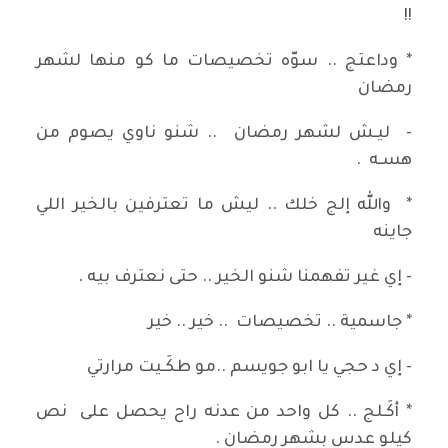
!!
* وداعتج .. سوّه تخصيصات ما كو منها لشهر
رمضان
- ليـش لشهر رمضان .. شنو ناوي يصوم من
هسـه .
* والله إلج خلك .. ليش ما تعترفين بالخير اللي
جاينه
- إي غير تفهمنا شنو الخير .. حتى نعترف بيه .
* جاسمية .. تخصيصات .. خير .. خير
- إي د حجي يا ابو جويسم ..مو طكَـيت مرارتي
* أكَـلج .. كل واحد من عدنه راح يحصل على نص
كيلو عدس بشهر رمضان .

* AIM OF THE EXERCISE
State the number of lines in the entries above that contain the word "رمضان", and nothing more.

* RESPONSE TO THIS TASK
3